What you will do: Every record should be restated exactly, with no images included.

Input data:
::::::::::

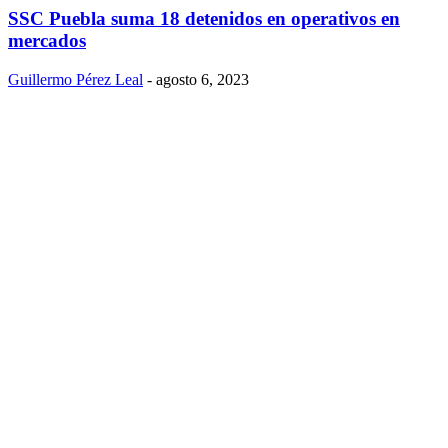
SSC Puebla suma 18 detenidos en operativos en
mercados
Guillermo Pérez Leal
-
agosto 6, 2023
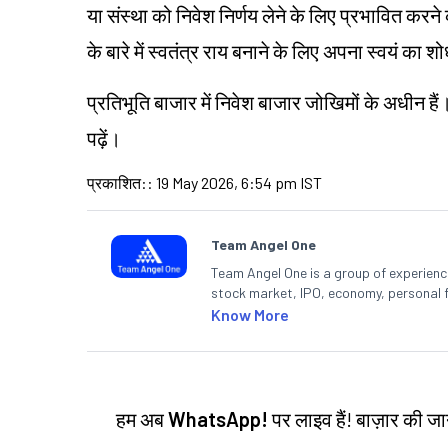
या संस्था को निवेश निर्णय लेने के लिए प्रभावित करने का
के बारे में स्वतंत्र राय बनाने के लिए अपना स्वयं का
प्रतिभूति बाजार में निवेश बाजार जोखिमों के अधीन हैं
पढ़ें।
प्रकाशित:
:
19 May 2026, 6:54 pm IST
Team Angel One
Team Angel One is a group of experienced
stock market, IPO, economy, personal 
Know More
हम अब
WhatsApp!
पर लाइव हैं! बाज़ार की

::::::::::

Written solution:
SSC Puebla suma 18 detenidos en operativos en
mercados
Guillermo Pérez Leal
-
agosto 6, 2023
या संस्था को निवेश निर्णय लेने के लिए प्रभावित करने का
के बारे में स्वतंत्र राय बनाने के लिए अपना स्वयं का
प्रतिभूति बाजार में निवेश बाजार जोखिमों के अधीन हैं
पढ़ें।
प्रकाशित:
:
19 May 2026, 6:54 pm IST
Team Angel One
Team Angel One is a group of experienced
stock market, IPO, economy, personal 
Know More
हम अब
WhatsApp!
पर लाइव हैं! बाज़ार की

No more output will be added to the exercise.